[Saved entries]
□ □ □ □ □

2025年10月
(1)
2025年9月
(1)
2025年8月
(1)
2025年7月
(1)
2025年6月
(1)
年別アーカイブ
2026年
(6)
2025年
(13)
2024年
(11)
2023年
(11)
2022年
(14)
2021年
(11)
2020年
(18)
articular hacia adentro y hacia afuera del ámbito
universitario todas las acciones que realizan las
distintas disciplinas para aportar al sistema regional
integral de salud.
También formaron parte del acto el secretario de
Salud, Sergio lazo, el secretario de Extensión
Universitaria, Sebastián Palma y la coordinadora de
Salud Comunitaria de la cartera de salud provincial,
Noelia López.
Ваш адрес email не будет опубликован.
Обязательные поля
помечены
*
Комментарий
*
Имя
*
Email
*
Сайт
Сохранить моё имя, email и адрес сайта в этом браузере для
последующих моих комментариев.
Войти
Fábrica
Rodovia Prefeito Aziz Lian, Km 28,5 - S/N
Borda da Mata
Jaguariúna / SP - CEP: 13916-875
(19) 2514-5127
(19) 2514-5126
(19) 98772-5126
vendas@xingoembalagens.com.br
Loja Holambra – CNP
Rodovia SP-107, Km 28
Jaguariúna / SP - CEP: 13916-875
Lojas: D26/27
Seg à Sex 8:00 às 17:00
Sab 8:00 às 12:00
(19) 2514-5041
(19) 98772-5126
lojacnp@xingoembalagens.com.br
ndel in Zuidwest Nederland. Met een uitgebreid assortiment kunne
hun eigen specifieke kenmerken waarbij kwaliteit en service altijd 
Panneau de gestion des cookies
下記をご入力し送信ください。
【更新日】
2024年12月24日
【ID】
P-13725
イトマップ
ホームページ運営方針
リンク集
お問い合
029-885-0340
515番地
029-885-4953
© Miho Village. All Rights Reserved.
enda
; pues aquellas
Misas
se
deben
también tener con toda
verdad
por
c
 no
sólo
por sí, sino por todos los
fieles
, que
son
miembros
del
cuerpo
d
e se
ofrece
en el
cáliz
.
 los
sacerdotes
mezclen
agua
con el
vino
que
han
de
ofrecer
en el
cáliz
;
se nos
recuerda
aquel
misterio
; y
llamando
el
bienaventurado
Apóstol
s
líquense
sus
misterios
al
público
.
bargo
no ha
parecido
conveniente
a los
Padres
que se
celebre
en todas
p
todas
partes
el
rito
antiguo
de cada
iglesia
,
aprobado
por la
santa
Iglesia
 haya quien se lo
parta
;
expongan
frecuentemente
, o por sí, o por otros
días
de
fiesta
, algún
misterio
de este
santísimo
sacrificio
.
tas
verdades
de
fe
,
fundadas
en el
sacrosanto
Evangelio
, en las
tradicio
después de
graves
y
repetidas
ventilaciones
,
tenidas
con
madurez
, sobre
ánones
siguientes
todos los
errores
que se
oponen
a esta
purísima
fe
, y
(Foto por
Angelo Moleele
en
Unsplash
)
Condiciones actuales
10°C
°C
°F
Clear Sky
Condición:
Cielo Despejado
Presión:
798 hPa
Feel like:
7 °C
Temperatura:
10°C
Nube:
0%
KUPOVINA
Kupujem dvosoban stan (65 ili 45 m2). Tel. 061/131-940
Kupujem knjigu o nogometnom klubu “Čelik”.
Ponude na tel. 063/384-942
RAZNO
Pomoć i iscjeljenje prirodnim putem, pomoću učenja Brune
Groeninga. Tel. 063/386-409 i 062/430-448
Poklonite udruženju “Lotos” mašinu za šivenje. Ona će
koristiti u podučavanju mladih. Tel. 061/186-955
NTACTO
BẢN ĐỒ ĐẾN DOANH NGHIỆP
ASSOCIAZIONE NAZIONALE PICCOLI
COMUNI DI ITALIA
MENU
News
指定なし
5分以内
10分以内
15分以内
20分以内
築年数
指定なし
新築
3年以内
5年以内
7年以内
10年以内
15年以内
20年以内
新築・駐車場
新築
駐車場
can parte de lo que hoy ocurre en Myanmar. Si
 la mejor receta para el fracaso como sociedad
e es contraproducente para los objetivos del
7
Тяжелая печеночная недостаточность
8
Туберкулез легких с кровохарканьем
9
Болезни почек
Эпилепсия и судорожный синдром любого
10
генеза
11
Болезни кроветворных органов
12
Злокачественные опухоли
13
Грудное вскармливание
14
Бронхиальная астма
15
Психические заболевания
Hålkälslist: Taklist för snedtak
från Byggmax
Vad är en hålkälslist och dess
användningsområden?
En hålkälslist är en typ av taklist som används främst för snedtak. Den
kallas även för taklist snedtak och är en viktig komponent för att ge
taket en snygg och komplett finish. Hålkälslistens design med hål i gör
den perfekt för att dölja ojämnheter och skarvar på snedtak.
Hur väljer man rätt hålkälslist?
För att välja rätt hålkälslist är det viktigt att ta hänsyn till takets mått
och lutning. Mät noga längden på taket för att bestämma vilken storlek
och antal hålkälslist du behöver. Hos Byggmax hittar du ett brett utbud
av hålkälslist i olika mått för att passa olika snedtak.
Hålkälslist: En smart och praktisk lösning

□ □ □ □ □

◆ **Task requirements**: Write the number of lines in the data above that contain "secretario", adding no other words.

◆ **Written solution**: 2